> **Work to complete**:
Take from the listing each line that has the string "cookie".

> **Data extracts**:

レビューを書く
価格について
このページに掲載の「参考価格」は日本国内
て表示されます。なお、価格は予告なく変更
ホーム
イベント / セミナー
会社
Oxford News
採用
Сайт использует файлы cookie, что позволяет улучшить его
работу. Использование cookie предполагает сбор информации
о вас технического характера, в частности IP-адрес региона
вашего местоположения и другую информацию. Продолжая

--

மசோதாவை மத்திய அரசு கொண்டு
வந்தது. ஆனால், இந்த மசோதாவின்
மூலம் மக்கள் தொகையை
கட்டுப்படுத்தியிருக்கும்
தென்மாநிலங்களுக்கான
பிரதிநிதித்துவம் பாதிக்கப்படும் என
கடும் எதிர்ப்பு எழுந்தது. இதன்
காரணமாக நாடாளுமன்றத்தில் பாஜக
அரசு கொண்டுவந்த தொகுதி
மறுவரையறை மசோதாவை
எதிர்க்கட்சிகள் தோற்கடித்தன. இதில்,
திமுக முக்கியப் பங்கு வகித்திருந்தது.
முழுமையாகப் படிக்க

...

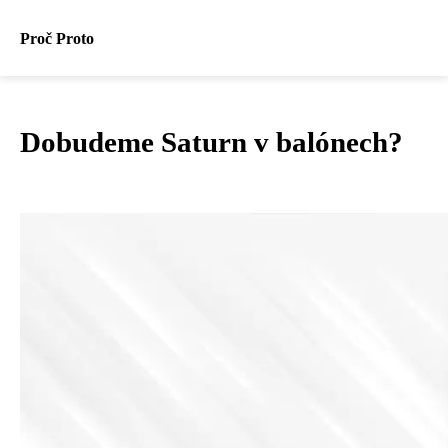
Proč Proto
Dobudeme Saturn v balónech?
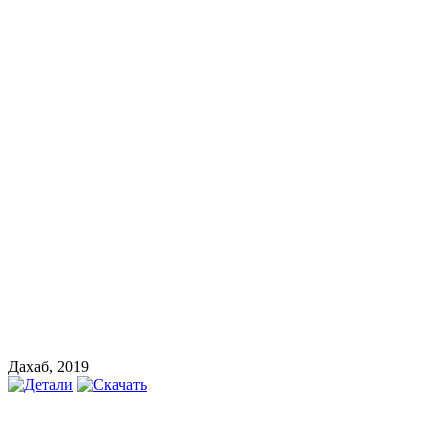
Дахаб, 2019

> **Response box**:
Сайт использует файлы cookie, что позволяет улучшить его
работу. Использование cookie предполагает сбор информации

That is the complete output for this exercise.